▶ [Aim of the exercise] The word "heures" turns up on some lines of this data; say how many, and give no other text.

▶ [Transcribed page contents]
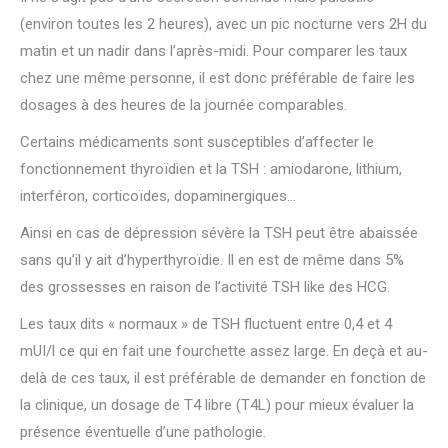
(environ toutes les 2 heures), avec un pic nocturne vers 2H du
matin et un nadir dans l’après-midi. Pour comparer les taux
chez une même personne, il est donc préférable de faire les
dosages à des heures de la journée comparables.
Certains médicaments sont susceptibles d’affecter le
fonctionnement thyroïdien et la TSH : amiodarone, lithium,
interféron, corticoïdes, dopaminergiques…
Ainsi en cas de dépression sévère la TSH peut être abaissée
sans qu’il y ait d’hyperthyroïdie. Il en est de même dans 5%
des grossesses en raison de l’activité TSH like des HCG.
Les taux dits « normaux » de TSH fluctuent entre 0,4 et 4
mUI/l ce qui en fait une fourchette assez large. En deçà et au-
delà de ces taux, il est préférable de demander en fonction de
la clinique, un dosage de T4 libre (T4L) pour mieux évaluer la
présence éventuelle d’une pathologie.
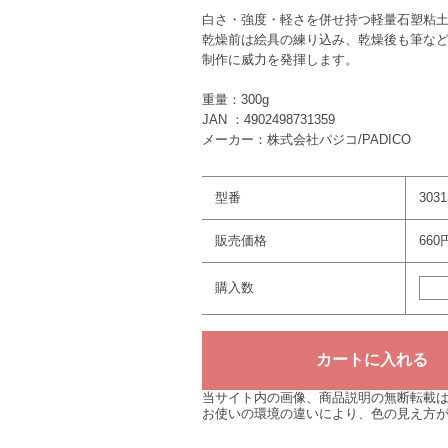
白さ・強度・軽さを併せ持つ軽量石塑粘
乾燥前は絵具の練り込み、乾燥後も筆な
制作に威力を発揮します。
重量：300g
JAN ：4902498731359
メーカー：株式会社パジコ/PADICO
型番
3031
販売価格
660
購入数
当サイト内の画像、商品説明の無断転載
お使いの環境の違いにより、色の見え方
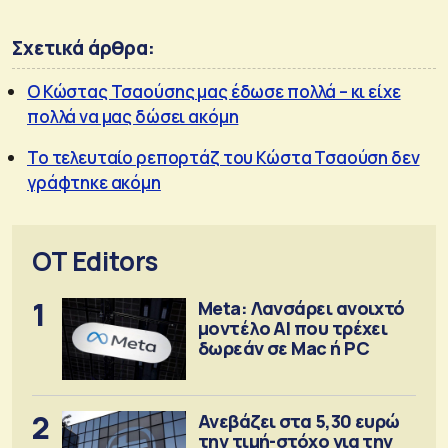
Σχετικά άρθρα:
Ο Κώστας Τσαούσης μας έδωσε πολλά – κι είχε
πολλά να μας δώσει ακόμη
Το τελευταίο ρεπορτάζ του Κώστα Τσαούση δεν
γράφτηκε ακόμη
OT Editors
1
Meta: Λανσάρει ανοιχτό
μοντέλο ΑΙ που τρέχει
δωρεάν σε Mac ή PC
2
Ανεβάζει στα 5,30 ευρώ
την τιμή-στόχο για την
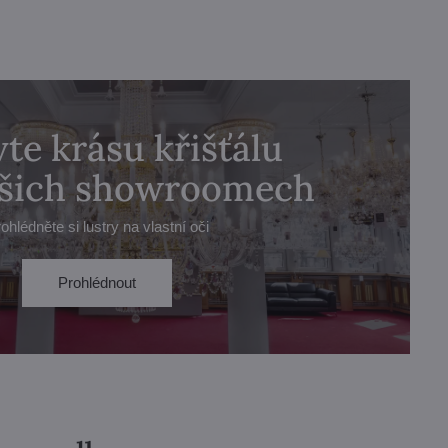
te krásu křišťálu
ašich showroomech
ohlédněte si lustry na vlastní oči
Prohlédnout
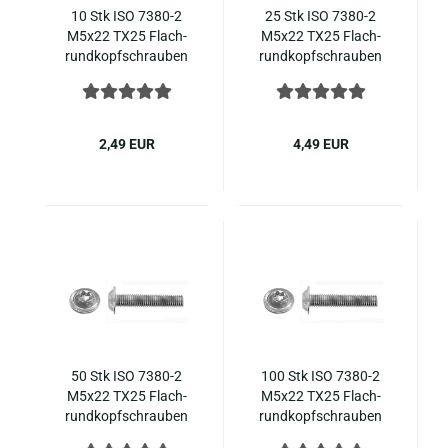
10 Stk ISO 7380-​2
25 Stk ISO 7380-​2
M5x22 TX25 Flach­
M5x22 TX25 Flach­
rund­kopf­schrau­ben
rund­kopf­schrau­ben
In­nen­sechs­rund mit
In­nen­sechs­rund mit
Flansch, Voll­ge­win­de,
Flansch, Voll­ge­win­de,
Edel­stahl A2
Edel­stahl A2
2,49 EUR
4,49 EUR
50 Stk ISO 7380-​2
100 Stk ISO 7380-​2
M5x22 TX25 Flach­
M5x22 TX25 Flach­
rund­kopf­schrau­ben
rund­kopf­schrau­ben
In­nen­sechs­rund mit
In­nen­sechs­rund mit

▶ [Your response] 2